OKR = Strategy Execution 'Kiss of Death'
Mihai Ionescu - Senior Strategy Consultant, Owner Balanced Scorecard Romania, Author.
I have to admit that I'm more than fed up with all sorts of publicly-expressed opinions that associate OKR (Objectives and Key Results) with Strategy Management or Strategy Execution. I'm talking about statements like this:
'OKR is a great way to connect strategy with execution on a company and team level'
'OKRs are meant to set strategy and goals over a specified amount of time for an organization and teams'
'OKRs are strategic: an action plan to realize a vision. The OKRs provide the high-level strategic vision (and measurement criteria!)',
'OKRs are a practice for maximizing flow and productivity for a team, in a direction that’s aligned with enterprise strategy'
'Your OKRs should be translated from your strategy, drive the achievement of your vision, and be in alignment with your overall mission'
... and the stream of such nonsense seems to be never-ending.

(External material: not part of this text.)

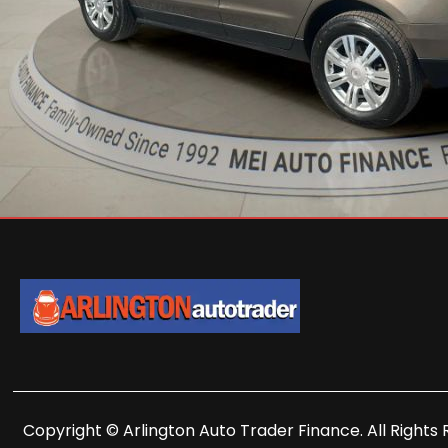
Copyright © Arlington Auto Trader Finance. All Rights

Why would OKR be a 'smart' thing?
While at least one well-known OKR author (Christina Wodtke) considers OKR nothing more than a 'goal setting tool', some others even venture into calling it a 'framework'. But, after all, however you may call it, why would you think that OKR is a 'smart'thing, at least from a strategic perspective?
Because it brings in some glittering concepts, like 'moonshots' and 'roofshots'?
Because it states that goals can only be set (and expected to be achieved) on quarterly intervals, misunderstanding how 'frequent cycles foster agility'?
Because it recommends some weekly 'strategic' evaluation surrogates, like "Friday celebration of what's been accomplished"?
Because it brings in 'innovations' like the "70% is the new 100%", to avoid dealing with the over-achievement, completely misunderstanding what this might mean for the Strategy Execution?
Because an OKR template may shed over some subjectively-set priorities a glittering fog that mocks the systematic causality-based thinking?
Because putting everyone's OKR on the company Intranet gives the illusion of a transparent cross-teams synchronization of goals?
Because it 'stimulates focused conversations'... "This is my OKR, show me yours!"
Because it suggests that 'bottom-up' is better than 'top-down', in a deep misunderstanding of how the strategy-related dialogue works in an organization?
Why OKR can't be used for Strategy Management/Execution?
Because OKR has no process in place for consistently translating the Strategic Choices and the Strategic Value Gaps, resulted from the Strategy Formulation process, into Strategic Objectives
Because OKR ignores the essential cause-effect relationships between driving and driven Strategic Objectives
Because OKR has no valid philosophy for linking Strategic Objectives and Strategic Initiatives in many-to-many relationships
Because OKR has no mechanism for combining the anticipation of Lead KPIs (outputs) with the outcomes measured by Lag KPIs
Because OKR completely ignores the essential inter-play of Performance and Risk management, at strategic level, converging on Strategic Objectives' accomplishment
Because OKR provides no mechanism for defining targets for KPIs, in a way that allows their bottom-up aggregation to match the targets set for the top organizational goals that resulted from the quantification of organization's Success Aspirations
Because OKR completely ignores the monitoring of Strategic Hypothesis' validity and has no mechanism for updating objectives or initiatives, in the case that some hypothesis used for defining them prove to be invalid
Because OKR disregards any kind of Scenario Planning or Scenario Management thinking or methodology
Because OKR has no logic for breaking-down KPIs' long-term targets (e.g. annual) on measurement and review intervals (e.g. monthly)
Because OKR's fixed quarterly planning/execution intervals disregards the fact that some of the Strategic Initiatives require more than three months for been finalized and that their realization period may exceed a quarterly time-frame
Because it ignores the combined Vertical & Horizontal Alignment of objectives and initiatives, disregarding the internal-supplier to internal-customer relationships that create strong teams inter-dependencies in achieving their objectives
Because it has no mechanism for separating the signal from noise in measuring the strategy-related outcomes, without been obscured by the perturbation of periodic, seasonal or occasional non-strategic influence factors
Because the integration between the Strategic Planning and the Budgeting or Operational Planning processes was something that never crossed the mind of any of the OKR 'smart guys'
I think that these main arguments may be more than enough to support the statement that FOR STRATEGY MANAGEMENT OR STRATEGY EXECUTION, OKR IS 'THE KISS OF DEATH'!!
Unfortunately, the fate of this hype construct called OKR is to have a few more gasps and then meet the MBO (Management by Objectives) in the afterlife!
If you have any different opinions about the thirteen reasons why OKR should not be used anywhere near the Strategy Management/Execution process, or any other opinion on this article's arguments, please make you point in a more-than-welcomed comment.